Hi! I would like to share with you a possible issu...
# troubleshoot
w
Hi! I would like to share with you a possible issue we have found when combining stateful ingestion and transformers. This is how you can reproduce it and the evidences we have found along the way: • Set up an ingestion recipe with stateful ingestion enabled for the source + any transform (eg. add_dataset_ownership transform) • Run the recipe adding some deny pattern (just to force the soft deletion of some dataset). At this point we have checked the logs and the generated events look totally correct with two events for the affected dataset: one from the soft-removal with
Status(removed=True)
and the second event for the
Ownerhip
aspect (nothing about the status in the second upsert). • The dataset is wrongly shown in the UI as a valid dataset (not soft-deleted). We have also checked the backend and the dataset has
Status(removed=False)
. So if the issue is not during the ingestion, it must be the backend the one deciding to enable back the dataset for some reason. Looking for something supporting our assumption we have found this in the source code https://github.com/datahub-project/datahub/blob/8c8f1b987a0c9fc29f4005aa8d132ad2550f3f05/metadata-io/src/main/java/com/linkedin/metadata/entity/EntityService.java#L1097 I could be wrong but it looks like in some cases, the backend decides to set the removal flag to false.
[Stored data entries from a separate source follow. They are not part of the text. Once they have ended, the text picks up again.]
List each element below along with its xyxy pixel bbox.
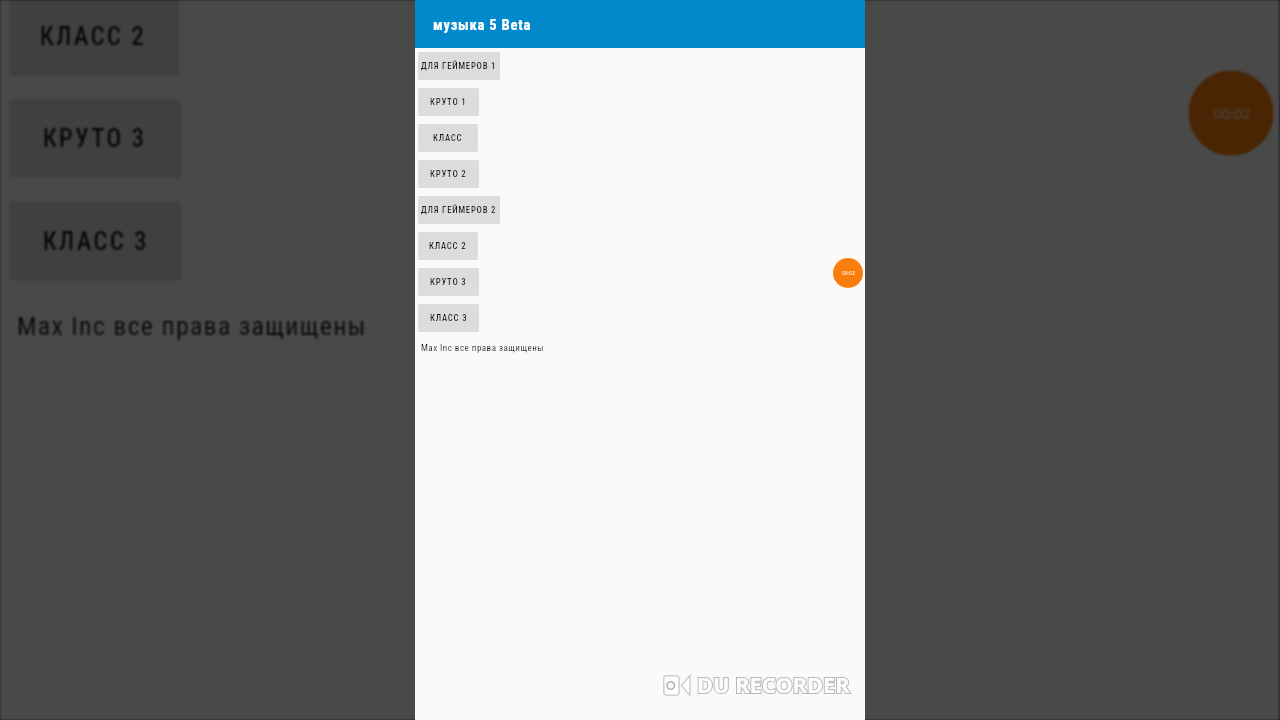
staticText: 00:02 — [1214, 105, 1251, 124]
button[interactable]: КРУТО 3 — [418, 268, 479, 296]
staticText: КЛАСС — [433, 133, 463, 143]
button[interactable]: КЛАСС 3 — [418, 304, 479, 332]
staticText: DU RECORDER — [697, 670, 850, 700]
staticText: КЛАСС 2 — [40, 22, 148, 51]
button[interactable]: КРУТО 2 — [418, 160, 479, 188]
button[interactable]: музыка 5 Beta — [415, 0, 865, 48]
button[interactable]: ДЛЯ ГЕЙМЕРОВ 1 — [418, 52, 500, 80]
button[interactable]: КЛАСС 2 — [418, 232, 478, 260]
staticText: КЛАСС 3 — [430, 313, 468, 323]
staticText: КРУТО 1 — [430, 97, 467, 107]
button[interactable]: ДЛЯ ГЕЙМЕРОВ 2 — [418, 196, 500, 224]
staticText: КЛАСС 3 — [43, 227, 151, 255]
button[interactable]: Recording timer — [833, 258, 863, 288]
staticText: DU RECORDER — [697, 670, 850, 700]
staticText: ДЛЯ ГЕЙМЕРОВ 1 — [421, 61, 497, 71]
staticText: 00:02 — [842, 270, 855, 277]
button[interactable]: КЛАСС — [418, 124, 478, 152]
staticText: КЛАСС 2 — [429, 241, 467, 251]
staticText: музыка 5 Beta — [433, 16, 532, 33]
staticText: КРУТО 2 — [430, 169, 467, 179]
staticText: ДЛЯ ГЕЙМЕРОВ 2 — [421, 205, 497, 215]
staticText: Max Inc все права защищены — [421, 343, 544, 354]
staticText: КРУТО 3 — [43, 124, 148, 153]
staticText: Max Inc все права защищены — [17, 312, 367, 343]
button[interactable]: КРУТО 1 — [418, 88, 479, 116]
staticText: КРУТО 3 — [430, 277, 467, 287]
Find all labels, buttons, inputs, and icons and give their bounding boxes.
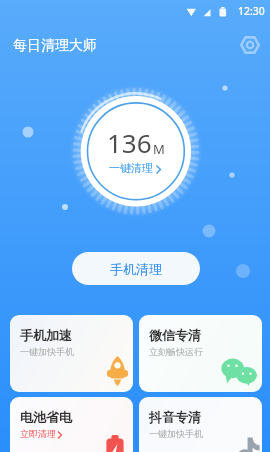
staticText: 微信专清: [149, 327, 201, 343]
staticText: 一键清理: [109, 161, 153, 175]
staticText: 手机清理: [110, 261, 162, 277]
staticText: 电池省电: [20, 409, 72, 425]
button[interactable]: 手机加速: [10, 315, 133, 392]
staticText: 抖音专清: [149, 409, 201, 425]
button[interactable]: 抖音专清: [139, 397, 262, 452]
staticText: 一键加快手机: [149, 428, 203, 439]
button[interactable]: 电池省电: [10, 397, 133, 452]
staticText: 一键加快手机: [20, 346, 74, 357]
staticText: 立刻畅快运行: [149, 346, 203, 357]
staticText: 136: [107, 125, 152, 160]
button[interactable]: Settings: [238, 33, 262, 57]
staticText: 12:30: [238, 4, 265, 18]
button[interactable]: 一键清理: [105, 160, 167, 176]
staticText: 每日清理大师: [13, 37, 97, 55]
staticText: 手机加速: [20, 327, 72, 343]
button[interactable]: 微信专清: [139, 315, 262, 392]
button[interactable]: 手机清理: [72, 252, 200, 285]
staticText: 立即清理: [20, 428, 56, 439]
staticText: M: [153, 140, 165, 158]
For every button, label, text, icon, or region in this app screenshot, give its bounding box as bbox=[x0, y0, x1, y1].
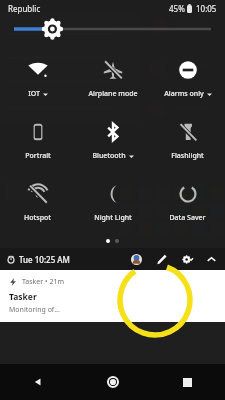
staticText: Republic bbox=[8, 3, 41, 14]
staticText: Bluetooth bbox=[92, 151, 126, 161]
button[interactable]: Tue 10:25 AM bbox=[7, 254, 70, 265]
staticText: Flashlight bbox=[171, 151, 204, 161]
button[interactable]: Settings bbox=[180, 252, 194, 266]
button[interactable]: Collapse bbox=[204, 252, 218, 266]
staticText: Tue 10:25 AM bbox=[19, 254, 70, 265]
staticText: Night Light bbox=[94, 213, 132, 223]
staticText: Hotspot bbox=[24, 213, 51, 223]
button[interactable]: Airplane mode bbox=[75, 47, 150, 109]
button[interactable]: Back bbox=[0, 364, 75, 400]
staticText: Tasker bbox=[9, 291, 37, 303]
button[interactable]: Alarms only bbox=[150, 47, 225, 109]
button[interactable]: Recents bbox=[150, 364, 225, 400]
button[interactable]: Edit bbox=[154, 252, 168, 266]
button[interactable]: Tasker • 21m bbox=[0, 270, 225, 322]
button[interactable]: Hotspot bbox=[0, 171, 75, 233]
button[interactable]: Portrait bbox=[0, 109, 75, 171]
staticText: IOT bbox=[28, 89, 40, 99]
staticText: 45% bbox=[169, 3, 185, 14]
button[interactable]: Data Saver bbox=[150, 171, 225, 233]
button[interactable]: Brightness bbox=[0, 17, 225, 41]
staticText: Tasker • 21m bbox=[22, 277, 65, 287]
staticText: Alarms only bbox=[164, 89, 204, 99]
button[interactable]: Home bbox=[75, 364, 150, 400]
button[interactable]: IOT bbox=[0, 47, 75, 109]
button[interactable]: Bluetooth bbox=[75, 109, 150, 171]
button[interactable]: Night Light bbox=[75, 171, 150, 233]
button[interactable]: User bbox=[131, 254, 142, 265]
button[interactable]: Flashlight bbox=[150, 109, 225, 171]
staticText: Data Saver bbox=[169, 213, 206, 223]
staticText: 10:05 bbox=[196, 3, 217, 14]
staticText: Portrait bbox=[25, 151, 51, 161]
staticText: Monitoring of... bbox=[9, 305, 60, 315]
staticText: Airplane mode bbox=[88, 89, 138, 99]
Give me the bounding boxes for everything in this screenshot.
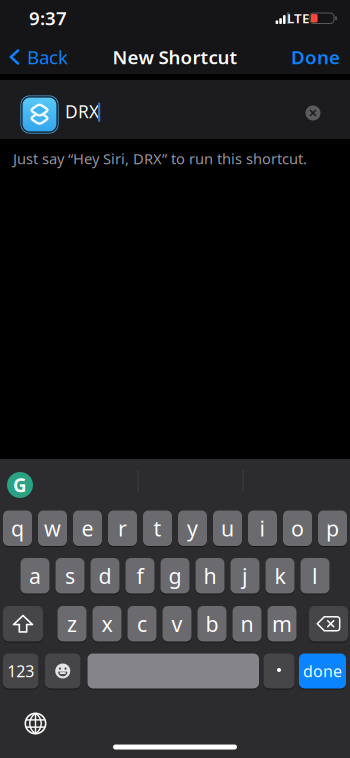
button[interactable]: s bbox=[56, 558, 84, 594]
button[interactable]: Shift bbox=[3, 606, 43, 642]
staticText: i bbox=[260, 514, 266, 542]
staticText: t bbox=[154, 514, 162, 542]
staticText: k bbox=[274, 562, 286, 590]
button[interactable]: Delete bbox=[309, 606, 348, 642]
staticText: w bbox=[44, 514, 61, 542]
button[interactable]: c bbox=[128, 606, 156, 642]
staticText: DRX bbox=[65, 100, 99, 123]
button[interactable]: Space bbox=[88, 654, 259, 688]
staticText: c bbox=[137, 610, 147, 638]
button[interactable]: Done bbox=[280, 46, 340, 68]
button[interactable]: done bbox=[299, 654, 346, 688]
staticText: 9:37 bbox=[29, 6, 67, 30]
button[interactable]: d bbox=[90, 558, 120, 594]
staticText: e bbox=[82, 514, 94, 542]
staticText: d bbox=[98, 562, 112, 590]
button[interactable]: j bbox=[230, 558, 260, 594]
staticText: v bbox=[172, 610, 182, 638]
staticText: o bbox=[291, 514, 304, 542]
staticText: b bbox=[206, 610, 218, 638]
staticText: m bbox=[272, 610, 292, 638]
button[interactable]: 123 bbox=[3, 654, 38, 688]
button[interactable]: k bbox=[266, 558, 294, 594]
staticText: s bbox=[65, 562, 75, 590]
staticText: l bbox=[312, 562, 318, 590]
button[interactable]: e bbox=[73, 510, 102, 546]
staticText: q bbox=[11, 514, 24, 542]
staticText: New Shortcut bbox=[112, 45, 238, 69]
button[interactable]: o bbox=[283, 510, 312, 546]
staticText: LTE bbox=[287, 9, 309, 27]
button[interactable]: i bbox=[248, 510, 277, 546]
button[interactable]: q bbox=[3, 510, 32, 546]
button[interactable]: w bbox=[38, 510, 67, 546]
button[interactable]: r bbox=[108, 510, 137, 546]
staticText: r bbox=[118, 514, 127, 542]
button[interactable]: n bbox=[232, 606, 262, 642]
button[interactable]: u bbox=[213, 510, 242, 546]
staticText: f bbox=[136, 562, 144, 590]
staticText: h bbox=[204, 562, 216, 590]
staticText: j bbox=[242, 562, 248, 590]
button[interactable]: z bbox=[58, 606, 86, 642]
button[interactable]: l bbox=[300, 558, 330, 594]
staticText: Done bbox=[291, 45, 340, 69]
button[interactable]: Emoji bbox=[45, 654, 80, 688]
staticText: a bbox=[29, 562, 41, 590]
staticText: p bbox=[326, 514, 339, 542]
button[interactable]: p bbox=[318, 510, 347, 546]
staticText: x bbox=[102, 610, 112, 638]
staticText: u bbox=[221, 514, 234, 542]
staticText: z bbox=[67, 610, 77, 638]
staticText: G bbox=[13, 473, 27, 497]
button[interactable]: y bbox=[178, 510, 207, 546]
button[interactable]: Back bbox=[9, 46, 68, 68]
staticText: Back bbox=[27, 45, 68, 69]
button[interactable]: v bbox=[162, 606, 192, 642]
staticText: n bbox=[240, 610, 254, 638]
staticText: done bbox=[303, 660, 342, 682]
button[interactable]: b bbox=[198, 606, 226, 642]
button[interactable]: Clear text bbox=[306, 106, 320, 120]
staticText: y bbox=[187, 514, 198, 542]
button[interactable]: h bbox=[196, 558, 224, 594]
staticText: g bbox=[168, 562, 182, 590]
button[interactable]: f bbox=[126, 558, 154, 594]
button[interactable]: a bbox=[20, 558, 50, 594]
staticText: Just say “Hey Siri, DRX” to run this sho… bbox=[13, 149, 307, 168]
button[interactable]: x bbox=[92, 606, 122, 642]
button[interactable]: t bbox=[143, 510, 172, 546]
button[interactable]: Choose icon bbox=[20, 96, 58, 134]
button[interactable]: g bbox=[160, 558, 190, 594]
button[interactable]: Period bbox=[264, 654, 294, 688]
staticText: 123 bbox=[7, 660, 34, 682]
button[interactable]: m bbox=[268, 606, 296, 642]
button[interactable]: Grammarly bbox=[7, 472, 33, 498]
button[interactable]: Next keyboard bbox=[24, 712, 46, 734]
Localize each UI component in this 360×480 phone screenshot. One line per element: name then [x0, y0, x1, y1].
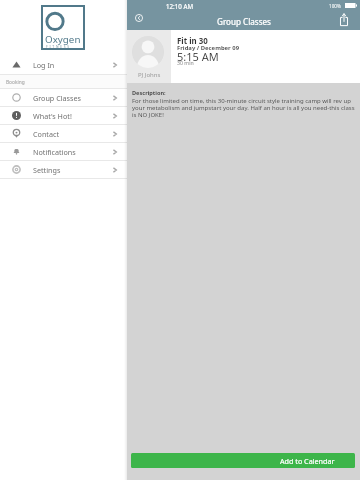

It’s like it decides to re-enable back the dataset because there are other aspects being updated. If that’s true and while it could make sense in some cases, it causes our simple use case to misbehave. WDYT? Could be that the root cause of the issue?
My teammate @stocky-energy-24880 firstly raised up the issue here https://datahubspace.slack.com/archives/CUMUWQU66/p1655463500037069 There was likely some misunderstanding at that moment about what we actually meant.
Please, @big-carpet-38439 @dazzling-judge-80093 could you have a look? If our hypothesis is correct, this issue is affecting all users combining stateful ingestion sources and transformers in a recipe.
d
Sure, will take a look
thankyou1 2
w
My team is having this issue as well, hence we wanted to use entitiesv2 endpoint to check for urn existence and status before insertion. But this endpoint will always return a result despite providing a urn that doesnt exist. It will always provide a datasetKey minmally.
Experienced the same issue as Sergio, that the status removed will flipped back to false, when updating other aspect. In our case ownership update.
w
Hi @dazzling-judge-80093, is there any update on this? The use of transforms sets back the status removed flag to false so in practice disables stateful ingestion feature. I assume use of transforms is very common so this would be impacting many users.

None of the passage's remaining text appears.